Такова была его первая поэма. Мира не было, и Бог с ним. И, думая о древней Руси, о баснословном царстве Владимира, думал о Руси, которая победно жила еще и в эти дни.
Да, она жила и в эти дни. Русь Владимира не была дряхлой, древней. Она была все та же. И те же богатыри скакали за нею, и он узнавал среди них чужих. Похожий толщиной и именем на Шекспирова Фальстафа – Фарлаф, жирный изменник, занимал его.

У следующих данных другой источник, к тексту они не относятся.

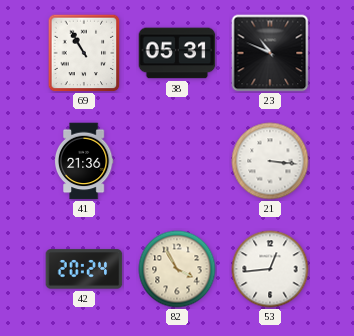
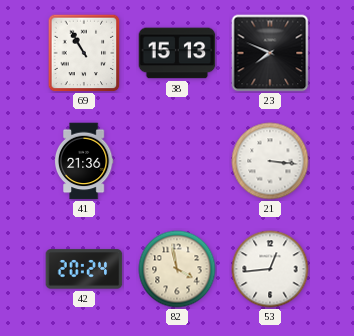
38: 05:31 -> 15:13
23: 10:49 -> 7:49
82: 3:55 -> 3:58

Нет, не кончилась древняя Русь. И богатыри не кончились. Бой шел все за нее, за Людмилу, за красу. Русь была та же, красота та же.
Родные места не менялись.
Вот и он здесь. И сейчас поскачет в Тригорское.
32
Второй день он был здесь. Вернулся домой. Приехал. Сегодня ночью он не был дома. Изменницы занимали его. Он знал их с одного взгляда, с полувзгляда. Сегодня была неудача. Заметив эту стройную походку, увидев узкую ступню, колеблющийся стан совсем близко, он шел быстро, но нашел дверь запертой.

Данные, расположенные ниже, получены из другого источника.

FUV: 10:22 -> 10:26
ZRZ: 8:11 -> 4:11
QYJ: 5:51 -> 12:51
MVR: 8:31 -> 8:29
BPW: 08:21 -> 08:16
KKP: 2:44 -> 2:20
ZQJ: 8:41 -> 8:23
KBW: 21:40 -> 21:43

Как успела? Это было почти невозможно. Но как легка! Добро же! И он стал ждать во дворе, прохаживаясь взад и вперед и никак не понимая, как мог так по-мальчишески быть обойденным. Узкая ступня жгла его. Он шел все быстрей, посапывая и задыхаясь. Он на все был готов. Скоро не стало терпенья. Он взобрался и громко, быстро стукнул. Он застучал кулаком и понял, что сейчас сорвет двери. Ее узкая маленькая ступня все решала. Без нее эта ночь была невозможна. Как это сделалось? Куда и зачем ускользнула? Измена! Издевка! И с тихим бешенством, перед этой изменницей, перед этой запертой дверью, он стал ходить, как маятник, у этой двери. Во дворе никого не было. Так походил час, два. Потом, решив не сдаваться, он никак не мог унять себя, крови, никак не мог, оскорбленный, бешеный, не стараться увидеть эту маленькую узкую ногу. Добро же! Он ходил уже спокойный, готовый ждать до вечера. Не могло быть того, чтобы она не прошла по двору.